Boost for mineral-rich states as SC allows them to recover from Centre royalty & tax dues since 2005
New Delhi, Aug 14 (PTI) In a major victory for mineral-rich states, the Supreme Court on Wednesday allowed them to recover from the Centre and mining companies royalty and tax dues on mineral rights and mineral-bearing lands worth thousands of crore of rupees since April 1, 2005 over a period of 12 years.
In a majority 8:1 verdict on July 25, the top court had ruled that the legislative power to tax mineral rights vests in states and not Parliament.
On Wednesday, pronouncing a related judgement on behalf of the nine-judge constitution bench, Chief Justice DY Chandrachud rejected the arguments of the Centre and mining companies, including Public Sector Undertakings (PSU), for operationalising the July 25 verdict with prospective effect.
During a hearing on the issue on July 31, the Centre had opposed the demand of states for refund of royalty levied on mines and minerals since 1989, saying if the July 25 verdict is implemented with retrospective effect, the PSUs, according to initial estimates, would lose more than Rs 70,000 crore.
The bench, also comprising Justices Hrishikesh Roy, Abhay S Oka, JB Pardiwala, Manoj Misra, Ujjal Bhuyan, Satish Chandra Sharma and Augustine George Masih, noted the submission of the Steel Authority of India Limited (SAIL) that it stands to lose around Rs 3,000 crore in the event of the judgement coming into force retrospectively.
CJI Chandrachud said the Wednesday’s verdict will be signed by eight judges of the bench who had delivered the majority judgement on July 25. He said Justice Nagarathna will not sign the verdict as she had given a dissenting view on July 25.
“While the States may levy or renew demands of tax, if any, pertaining to Entries 49 and 50 of List II of the Seventh Schedule in terms of the law laid down in the decision in MADA (Mineral Area Development Authority) (July 25 verdict) the demand of tax shall not operate on transactions made prior to April 1, 2005,” the court ordered.
It said the time for payment of the demand of tax by the states shall be staggered in instalments over a period of 12 years commencing from April 1, 2026.
The bench said bearing in mind the consequences that would emanate from the past, it has imposed the conditionalities and directed that the levy of interest and penalty on demands made for the period before July 25, 2024 shall stand waived for all the assessees.

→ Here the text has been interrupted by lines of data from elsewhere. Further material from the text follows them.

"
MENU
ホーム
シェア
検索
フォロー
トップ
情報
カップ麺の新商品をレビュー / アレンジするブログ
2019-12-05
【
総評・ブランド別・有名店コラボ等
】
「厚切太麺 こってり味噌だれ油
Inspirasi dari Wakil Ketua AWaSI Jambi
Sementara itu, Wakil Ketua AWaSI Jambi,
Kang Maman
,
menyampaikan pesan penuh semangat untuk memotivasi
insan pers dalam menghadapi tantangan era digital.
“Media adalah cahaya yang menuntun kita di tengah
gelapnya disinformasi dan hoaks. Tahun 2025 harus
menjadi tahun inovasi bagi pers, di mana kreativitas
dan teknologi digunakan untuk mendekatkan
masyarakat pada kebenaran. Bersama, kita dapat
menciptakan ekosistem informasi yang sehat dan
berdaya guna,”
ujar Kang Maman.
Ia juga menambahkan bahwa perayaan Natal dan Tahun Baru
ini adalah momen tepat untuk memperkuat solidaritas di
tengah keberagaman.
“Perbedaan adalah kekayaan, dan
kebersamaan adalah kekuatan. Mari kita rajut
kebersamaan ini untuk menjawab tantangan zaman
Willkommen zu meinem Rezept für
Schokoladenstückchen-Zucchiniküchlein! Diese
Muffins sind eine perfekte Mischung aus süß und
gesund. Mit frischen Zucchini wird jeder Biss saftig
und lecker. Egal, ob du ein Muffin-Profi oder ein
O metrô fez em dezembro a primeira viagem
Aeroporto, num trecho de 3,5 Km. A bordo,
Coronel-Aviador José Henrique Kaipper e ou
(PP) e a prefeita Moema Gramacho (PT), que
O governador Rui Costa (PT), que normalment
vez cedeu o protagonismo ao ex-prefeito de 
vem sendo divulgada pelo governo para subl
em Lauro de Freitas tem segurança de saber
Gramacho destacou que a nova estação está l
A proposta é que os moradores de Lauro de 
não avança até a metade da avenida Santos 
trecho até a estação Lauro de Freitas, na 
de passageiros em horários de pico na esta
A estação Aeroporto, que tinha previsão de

“Taking into consideration the lapse of more than three decades since India Cement (1989 verdict) and more than a decade since the matter was referred to a larger bench, equities will be balanced if the state governments waive the outstanding interest accrued on the principal due from the assessees,” it said.
On the submission of the Centre that some states like Madhya Pradesh and Rajasthan do not wish to collect the dues accrued in view of July 25 verdict, the bench said it is the prerogative of the state legislatures to determine whether to forego the dues for the period before July 25, 2024.
Giving the reasons for its finding, the bench said, “MADA (July 25 verdict) has upheld the legislative competence of States under Entries 49 and 50 of List II. If MADA is given a prospective application, the validity of all relevant legislation enacted before the date of the decision, that is July 25, 2024, will have to be tested on the touchstone of the previous law.”
It said the previous law on the aspects of interpretation of different entries related to taxation of mineral rights was unsettled because of the two conflicting decisions of the apex court in India Cements (1989 verdict) and Kesoram Industries (2004 judgement).
“There is always a presumption of constitutionality in favour of a statutory enactment. It is based on the theory that the elected representatives are aware of the needs of the citizens and are best placed to frame policies to resolve them. Legislation represents the will of the people and cannot be lightly interfered with unless it transgresses constitutional principles,” the bench said.
It added if MADA verdict is applied prospectively, the relevant taxing legislations may conceivably be invalidated, requiring the states to refund the amount collected to the assesses.
“Since the MADA verdict has answered the reference and resolved the conflict, it would be iniquitous to apply the decision prospectively,” it held.
The bench said Article 265 of the Constitution prescribes that no tax shall be levied or collected except by authority of law and the law must be valid in the sense that it must be within the legislative competence of the legislature and consistent with other provisions of the Constitution.
The top court noted that after the 1989 verdict of the seven-judge constitution bench, which held that states do not have power to levy cess on royalty, Parliament enacted the Cess and Other Taxes on Minerals (Validation) Act of 1992 to validate the imposition and collection of taxes on minerals made under the state legislations before 1991.
It said the Centre also increased the rates of royalty to compensate the states for the loss of mineral revenue.
“A pragmatic solution to reconcile the financial interests of the States and the assessees can be achieved by proscribing the States from demanding taxes pertaining to Entries 49 and 50 of List II of the Seventh Schedule for the period before Kesoram (2004 verdict),” it added.